=== TRY IT ===
Give back every line of the data exactly. Pictures are not part of the copy.

-=-=-

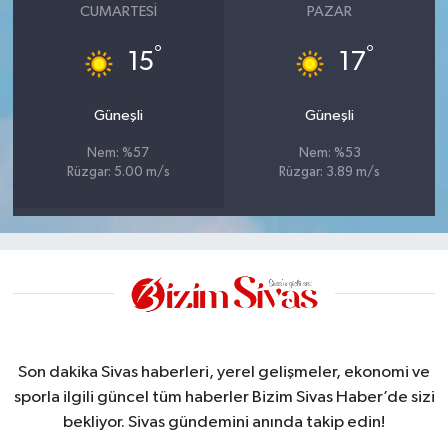
CUMARTESI
PAZAR
°
°
15
17
Güneşli
Güneşli
Nem: %57
Nem: %53
Rüzgar: 5.00 m/s
Rüzgar: 3.89 m/s
Son dakika Sivas haberleri, yerel gelişmeler, ekonomi ve
sporla ilgili güncel tüm haberler Bizim Sivas Haber’de sizi
bekliyor. Sivas gündemini anında takip edin!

-=-=-

=== ANSWER TO THIS EXERCISE ===
CUMARTESI
PAZAR
°
°
15
17
Güneşli
Güneşli
Nem: %57
Nem: %53
Rüzgar: 5.00 m/s
Rüzgar: 3.89 m/s
Son dakika Sivas haberleri, yerel gelişmeler, ekonomi ve
sporla ilgili güncel tüm haberler Bizim Sivas Haber’de sizi
bekliyor. Sivas gündemini anında takip edin!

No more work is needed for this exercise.